# Task prompt
The records underneath are to be repeated exactly, with the pictures left out.

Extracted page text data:
=== Section Start ===

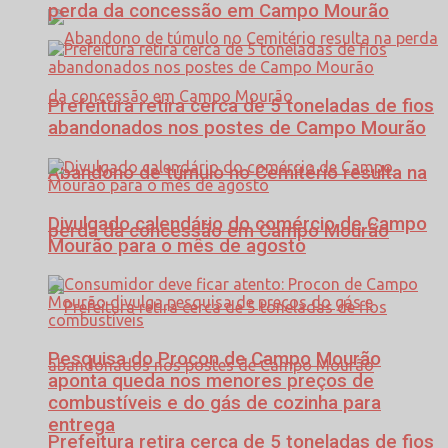
perda da concessão em Campo Mourão
Prefeitura retira cerca de 5 toneladas de fios
abandonados nos postes de Campo Mourão
Abandono de túmulo no Cemitério resulta na
Divulgado calendário do comércio de Campo
perda da concessão em Campo Mourão
Mourão para o mês de agosto
Pesquisa do Procon de Campo Mourão
aponta queda nos menores preços de
combustíveis e do gás de cozinha para
entrega
Prefeitura retira cerca de 5 toneladas de fios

=== Section End ===

# Problem solution
perda da concessão em Campo Mourão
Prefeitura retira cerca de 5 toneladas de fios
abandonados nos postes de Campo Mourão
Abandono de túmulo no Cemitério resulta na
Divulgado calendário do comércio de Campo
perda da concessão em Campo Mourão
Mourão para o mês de agosto
Pesquisa do Procon de Campo Mourão
aponta queda nos menores preços de
combustíveis e do gás de cozinha para
entrega
Prefeitura retira cerca de 5 toneladas de fios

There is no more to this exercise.